Every line of the records that holds the word "CANCEL" should be copied.

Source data
────
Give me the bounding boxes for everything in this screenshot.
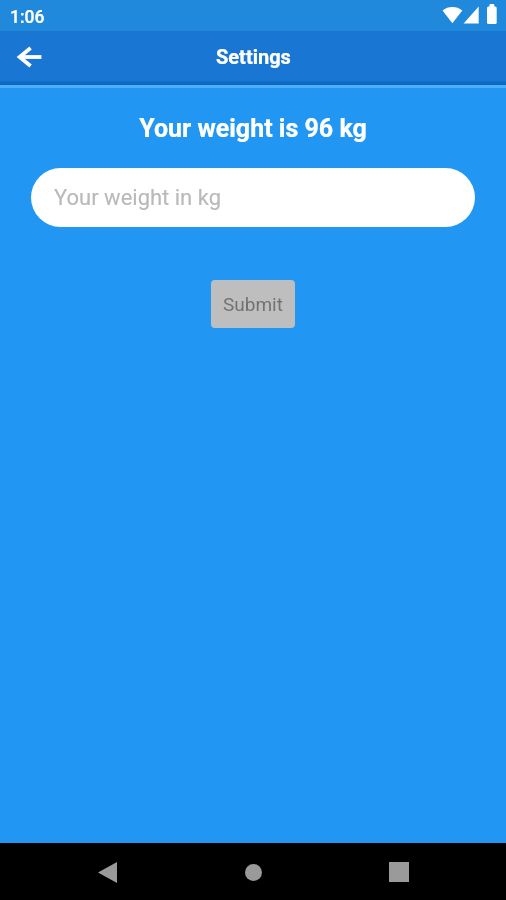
button[interactable]: Submit — [211, 280, 295, 328]
staticText: 1:06 — [10, 7, 45, 28]
staticText: Settings — [216, 45, 291, 68]
button[interactable]: Home — [225, 844, 281, 900]
button[interactable]: Your weight in kg — [31, 168, 475, 227]
button[interactable]: Recents — [371, 844, 427, 900]
button[interactable]: Back — [5, 33, 53, 81]
staticText: Submit — [223, 293, 283, 315]
staticText: Your weight is 96 kg — [0, 114, 506, 143]
staticText: Your weight in kg — [54, 185, 222, 211]
button[interactable]: Back — [79, 844, 135, 900]
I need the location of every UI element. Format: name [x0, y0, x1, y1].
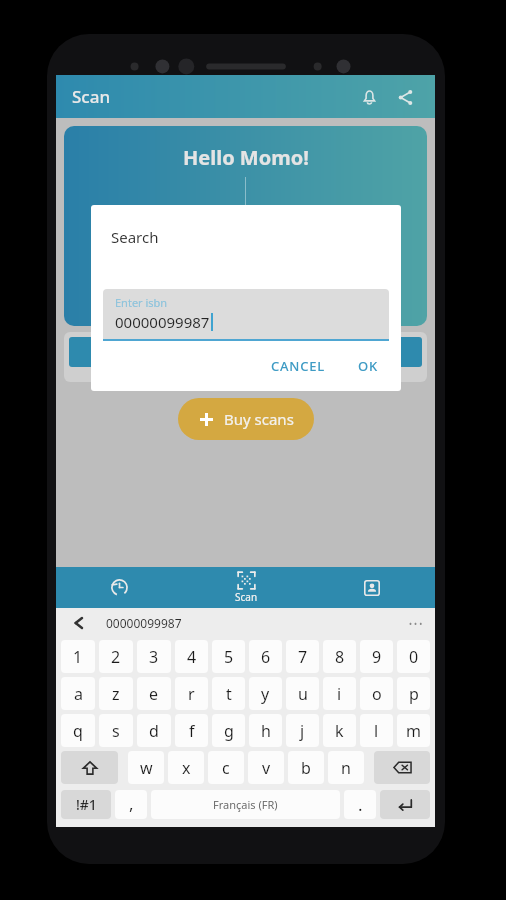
staticText: u — [298, 683, 308, 705]
staticText: n — [341, 757, 351, 779]
button[interactable]: y — [249, 677, 282, 710]
staticText: a — [74, 683, 83, 705]
staticText: o — [372, 683, 382, 705]
staticText: x — [182, 757, 191, 779]
staticText: 9 — [372, 646, 382, 668]
staticText: Search — [111, 227, 159, 247]
button[interactable]: b — [288, 751, 324, 784]
button[interactable]: m — [397, 714, 430, 747]
button[interactable]: z — [99, 677, 133, 710]
button[interactable]: 2 — [99, 640, 133, 673]
button[interactable]: 0 — [397, 640, 430, 673]
staticText: d — [149, 720, 159, 742]
button[interactable]: j — [286, 714, 319, 747]
staticText: v — [262, 757, 271, 779]
button[interactable]: Profile — [309, 567, 435, 608]
button[interactable]: k — [323, 714, 356, 747]
staticText: 00000099987 — [115, 312, 210, 332]
staticText: m — [406, 720, 421, 742]
button[interactable]: Enter — [380, 790, 430, 819]
button[interactable]: 1 — [61, 640, 95, 673]
button[interactable]: f — [175, 714, 208, 747]
staticText: f — [189, 720, 195, 742]
button[interactable]: Français (FR) — [151, 790, 340, 819]
staticText: 5 — [224, 646, 234, 668]
button[interactable]: CANCEL — [263, 351, 334, 381]
staticText: Français (FR) — [213, 797, 278, 812]
staticText: w — [140, 757, 153, 779]
button[interactable]: i — [323, 677, 356, 710]
button[interactable]: v — [248, 751, 284, 784]
button[interactable]: x — [168, 751, 204, 784]
staticText: p — [409, 683, 419, 705]
button[interactable]: r — [175, 677, 208, 710]
staticText: Scan — [235, 590, 258, 604]
button[interactable]: !#1 — [61, 790, 111, 819]
staticText: l — [374, 720, 379, 742]
button[interactable]: 6 — [249, 640, 282, 673]
staticText: 8 — [335, 646, 345, 668]
button[interactable]: 7 — [286, 640, 319, 673]
staticText: e — [149, 683, 159, 705]
button[interactable]: g — [212, 714, 245, 747]
staticText: k — [335, 720, 344, 742]
button[interactable]: a — [61, 677, 95, 710]
button[interactable]: Start search — [254, 337, 422, 367]
button[interactable]: n — [328, 751, 364, 784]
staticText: h — [261, 720, 271, 742]
button[interactable]: . — [344, 790, 376, 819]
staticText: 3 — [149, 646, 159, 668]
staticText: i — [337, 683, 342, 705]
button[interactable]: Start scanning — [69, 337, 236, 367]
button[interactable]: Enter isbn — [103, 289, 389, 341]
button[interactable]: l — [360, 714, 393, 747]
staticText: 1 — [73, 646, 83, 668]
button[interactable]: p — [397, 677, 430, 710]
button[interactable]: OK — [350, 351, 387, 381]
button[interactable]: 9 — [360, 640, 393, 673]
staticText: 6 — [261, 646, 271, 668]
staticText: g — [224, 720, 234, 742]
staticText: , — [129, 792, 134, 815]
button[interactable]: 4 — [175, 640, 208, 673]
staticText: t — [226, 683, 232, 705]
button[interactable]: 8 — [323, 640, 356, 673]
button[interactable]: q — [61, 714, 95, 747]
staticText: 00000099987 — [106, 615, 182, 631]
button[interactable]: Scan — [183, 567, 309, 608]
staticText: j — [300, 720, 305, 742]
button[interactable]: e — [137, 677, 171, 710]
staticText: y — [261, 683, 270, 705]
button[interactable] — [61, 751, 118, 784]
button[interactable]: Share — [387, 79, 423, 115]
button[interactable]: h — [249, 714, 282, 747]
staticText: . — [358, 793, 363, 816]
button[interactable]: Back — [68, 612, 90, 634]
button[interactable]: o — [360, 677, 393, 710]
staticText: CANCEL — [271, 357, 326, 375]
staticText: 7 — [298, 646, 308, 668]
button[interactable]: Notifications — [351, 79, 387, 115]
button[interactable]: Buy scans — [178, 398, 314, 440]
button[interactable]: u — [286, 677, 319, 710]
button[interactable]: , — [115, 790, 147, 819]
button[interactable] — [374, 751, 430, 784]
button[interactable]: c — [208, 751, 244, 784]
staticText: b — [301, 757, 311, 779]
staticText: z — [112, 683, 120, 705]
staticText: !#1 — [76, 795, 97, 814]
staticText: Scan — [72, 85, 111, 108]
staticText: 2 — [111, 646, 121, 668]
staticText: Hello Momo! — [183, 144, 309, 171]
button[interactable]: t — [212, 677, 245, 710]
staticText: s — [112, 720, 120, 742]
button[interactable]: History — [56, 567, 183, 608]
button[interactable]: d — [137, 714, 171, 747]
staticText: c — [222, 757, 230, 779]
button[interactable]: w — [128, 751, 164, 784]
button[interactable]: 5 — [212, 640, 245, 673]
button[interactable]: s — [99, 714, 133, 747]
staticText: 0 — [409, 646, 419, 668]
button[interactable]: 3 — [137, 640, 171, 673]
────
RESULT FOR THIS TASK:
button[interactable]: CANCEL — [263, 351, 334, 381]
staticText: CANCEL — [271, 357, 326, 375]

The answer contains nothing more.